Both Ireland and Stein worry about the schisms the controversy is creating in the community.
“We have a great fair in Teeswater, a smaller and good fair in Mildmay,” says Ireland. “These are just two of the many great community events in Mildmay, Teeswater, Formosa, Carlsrue and Belmore. We all need to work to preserve this. It would be such a shame if we lost some of the spirit our community has.”
Stein says the issue needs to be decided quickly.
“Unfortunately, this is dividing the community, which is another reason to get a vote as quickly as possible and get an end to it.”
She said it’s hard to make decisions for her farm under a cloud of uncertainty.
“Do you invest in something that might become worthless? It makes all the decisions trickier.”
Stein worries that there is an alternative timeline instead of 2023, with board minutes from the NMWO showing that an internal decision could be made quicker.
There’s another municipal election scheduled for 2022 and the council in South Bruce is believed to be pro-waste facility.
David Grant, a farmer near Formosa, not far from the proposed site, is part of a group of 30 people with concerns about the project who were meeting regularly before COVID-19 discouraged meeting in groups. A door-to-door campaign gathering names on a petition expressing concern garnered more names than people who voted in the last election, he says. There were other Bruce and Huron county municipalities where a wholesale change in council meant the end of any interest in hosting the DGR.
Solutions needed
The waste is currently stored in above-ground tanks at the Bruce nuclear site, as it has been for decades.

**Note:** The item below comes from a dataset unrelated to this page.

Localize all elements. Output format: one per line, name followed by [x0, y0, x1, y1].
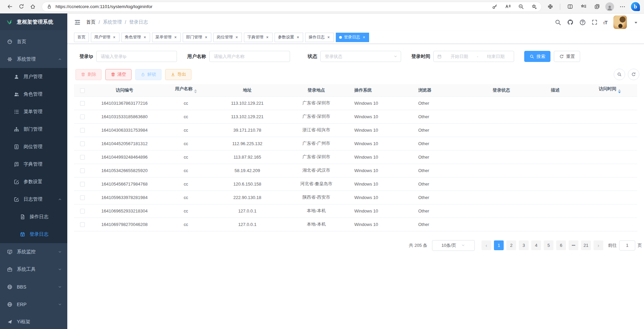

“I don’t have a perfect answer,” says Stein. “It is working where it is right now where it can be watched. As science evolves, maybe they can come up with something do with it.”
If the waste is buried 500 metres below ground, then it won’t likely be accessible to reprocess someday and she questions how well it can be monitored compared to above ground storage.
“It’s currently sitting in above-ground storage,” says Ireland. “People will have to decide if they are more comfortable with it in some other storage.”
Ireland says he’s visited the above-ground storage and is comfortable with the measures taken there. However, he says “I’m not sure this is a good long-term plan for storage.”
“This generation of people, it’s our responsibility,” says Ireland. Every one of us that turned a light switch on, our milking machine on, our grain elevator, we all contributed to it. It is our responsibility.”
But like all debates over waste, the question is where to put it and the pros and cons weigh heavily, including for farmers in South Bruce.